We are committed to providing our clients with strategies that allow them to express their economic point of view, consistent with their risk tolerance and time horizon. Too often a client’s individual needs are ignored and investment goals are unrealized. Toroso’s asset allocation approach offers an alternative to Modern Portfolio Theory style portfolios that have failed to meet expectations over many decades due, in large part, to the increasing correlation of world markets and the disregard for clients’ actual investment time horizons. These portfolios have moved in lock step with volatile equity markets and have failed to meet investors’ investment goals.
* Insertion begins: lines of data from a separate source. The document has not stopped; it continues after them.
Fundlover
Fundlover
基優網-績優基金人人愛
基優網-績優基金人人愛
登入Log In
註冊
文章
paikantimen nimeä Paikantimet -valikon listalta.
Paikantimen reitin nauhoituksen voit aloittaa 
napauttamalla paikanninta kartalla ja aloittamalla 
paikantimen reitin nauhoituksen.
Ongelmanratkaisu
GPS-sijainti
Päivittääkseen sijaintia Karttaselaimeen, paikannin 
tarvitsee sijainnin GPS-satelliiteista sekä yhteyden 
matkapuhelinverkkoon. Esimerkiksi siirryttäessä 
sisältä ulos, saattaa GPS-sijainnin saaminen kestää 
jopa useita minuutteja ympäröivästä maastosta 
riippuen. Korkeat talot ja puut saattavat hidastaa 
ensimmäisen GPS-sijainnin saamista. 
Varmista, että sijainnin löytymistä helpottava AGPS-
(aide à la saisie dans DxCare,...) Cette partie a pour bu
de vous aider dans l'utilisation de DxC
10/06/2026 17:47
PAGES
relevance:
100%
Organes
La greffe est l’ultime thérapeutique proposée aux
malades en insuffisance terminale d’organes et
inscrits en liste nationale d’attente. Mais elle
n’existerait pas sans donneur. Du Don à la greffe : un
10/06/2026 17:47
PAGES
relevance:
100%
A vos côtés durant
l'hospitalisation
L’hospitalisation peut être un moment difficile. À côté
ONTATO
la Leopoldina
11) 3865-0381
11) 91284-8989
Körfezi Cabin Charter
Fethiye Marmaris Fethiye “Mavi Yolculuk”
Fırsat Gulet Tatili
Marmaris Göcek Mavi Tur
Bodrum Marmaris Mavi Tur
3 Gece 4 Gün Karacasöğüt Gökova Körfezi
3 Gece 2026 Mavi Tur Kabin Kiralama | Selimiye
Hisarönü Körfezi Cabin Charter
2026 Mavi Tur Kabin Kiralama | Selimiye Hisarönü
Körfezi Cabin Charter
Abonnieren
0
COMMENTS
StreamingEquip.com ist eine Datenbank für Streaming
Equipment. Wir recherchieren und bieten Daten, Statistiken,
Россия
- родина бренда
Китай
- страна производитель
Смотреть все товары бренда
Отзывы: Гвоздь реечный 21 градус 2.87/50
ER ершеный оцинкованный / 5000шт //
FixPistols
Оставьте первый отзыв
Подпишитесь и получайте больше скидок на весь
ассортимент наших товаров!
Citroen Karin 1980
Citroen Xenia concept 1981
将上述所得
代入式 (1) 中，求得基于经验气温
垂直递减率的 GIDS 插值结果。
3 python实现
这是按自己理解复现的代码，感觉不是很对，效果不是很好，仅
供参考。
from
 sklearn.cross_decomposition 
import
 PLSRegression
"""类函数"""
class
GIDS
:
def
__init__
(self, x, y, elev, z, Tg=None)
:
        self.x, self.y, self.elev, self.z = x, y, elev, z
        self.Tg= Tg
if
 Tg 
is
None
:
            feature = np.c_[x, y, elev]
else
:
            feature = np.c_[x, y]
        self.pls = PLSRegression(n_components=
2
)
Toroso recognizes the needs of its clients: maintaining a more balanced risk profile and generating solid returns.
Toroso believes the importance of ETP selection is on par with the importance of asset allocation. With the proliferation of ETPs and a lack of industry standards that apply to them, there is a need to critically evaluate ETPs so that solid returns are obtainable. The Toroso method examines the interconnections between ETPs and the relative value of each ETP, based on its fundamentals, rather than focusing solely on past behavior. Our experts understand precisely the underlying securities that comprise ETPs and strive to create portfolios that are optimized based on those fundamentals. Additionally, we focus on minimizing product risks, assessing whether structures are appropriate and achieving liquidity so that our clients are assured they are capturing their intended portfolio exposure.
Multi-Asset Class Portfolios
Our investment strategy models are based on an easy to understand multi-asset class principle that targets five different economic scenarios – neutral, prosperity, recession, inflation and deflation. These five target portfolios encompass a mix of just four clearly defined uncorrelated asset classes that are weighted geometrically based on economic views. This strategy ensures that not one adverse economic environment will deplete a client’s portfolio and strives to deliver solid returns with a more balanced risk profile.
Target Income Portfolios
The Target Income Series uses ETPs to create fixed income portfolios intended to behave more like traditional bonds. The goal of the portfolio is to target a specific yield while returning principal at a target date. While it is impossible to guarantee the receipt of income or return of principal, the proliferation of ETPs has created the opportunity to build synthetic bonds that simulate traditional bond characteristics, but reduce risk through greater diversification.